Situation Recommendation Reason
Fastest path to a working multi-agent system OpenAI Agents SDK Handoffs, guardrails, and tracing are zero-config
Minimise API costs at scale (millions of calls per day) Anthropic SDK Prompt caching cuts 60–90% of system prompt token cost
Extended thinking / chain-of-thought reasoning inside the agent Anthropic SDK Native thinking parameter with configurable token budget
Team already uses the OpenAI API throughout the stack OpenAI Agents SDK Same credentials, same dashboard, consistent developer experience
Need full control over the agent loop (custom retry, branching, streaming) Anthropic SDK You write the loop. No hidden framework behaviour to work around
Need parallel guardrails without adding latency OpenAI Agents SDK Guardrails run while the first LLM call is in flight, adding near-zero latency
Strongest reasoning on hard tasks Evaluate both GPT-5.5 vs Claude Opus 4.7: run your own benchmark on your task

11. Key Takeaways

  • OpenAI Agents SDK gives you structure. Agent, Runner, Handoff, Guardrail: declare your agents, hand the loop to the framework. Right when development speed matters more than fine-grained control.

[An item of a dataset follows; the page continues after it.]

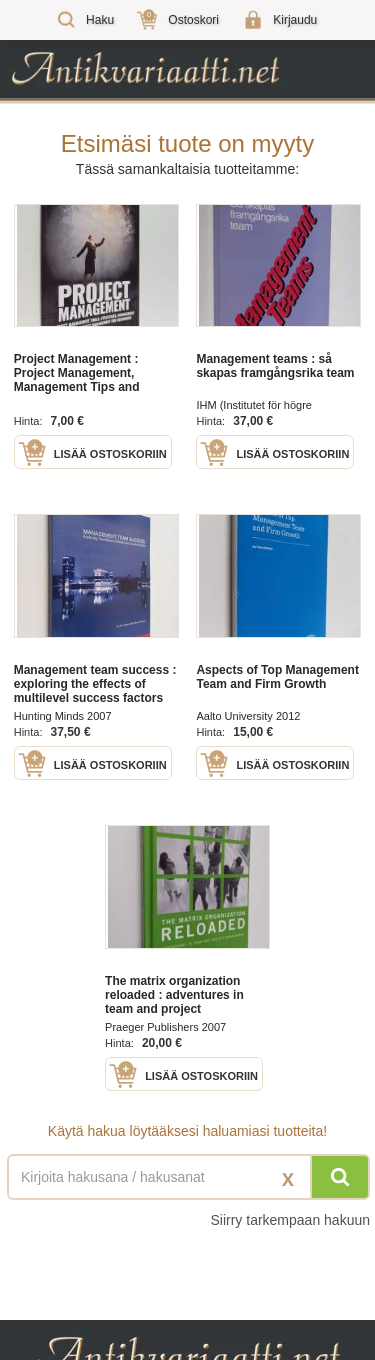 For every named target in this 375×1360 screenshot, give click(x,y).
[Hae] (340, 1177)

  • Anthropic Python SDK gives you control. You write the agentic loop yourself. More boilerplate, but every step is transparent and modifiable. No framework surprises in production.
  • Prompt caching is Anthropic's biggest practical advantage. cache_control: ephemeral reduces system prompt costs by 60–90% on repeated calls. The OpenAI Agents SDK has no equivalent.
  • Guardrails are OpenAI's standout feature. Running validation in parallel to the first LLM call means safety checks add almost zero latency. A hard advantage for high-throughput systems.
  • Extended thinking is Anthropic-only. If you need the model to reason deeply before answering and want to control how many tokens it spends doing so, only the Anthropic SDK exposes this natively.
  • Tracing favours OpenAI on developer experience. Automatic upload to the dashboard versus integrating Langfuse or LangSmith manually.
  • Neither is model-agnostic. Both SDKs are locked to their respective model providers. If you need to swap models, build your own abstraction on top of both APIs.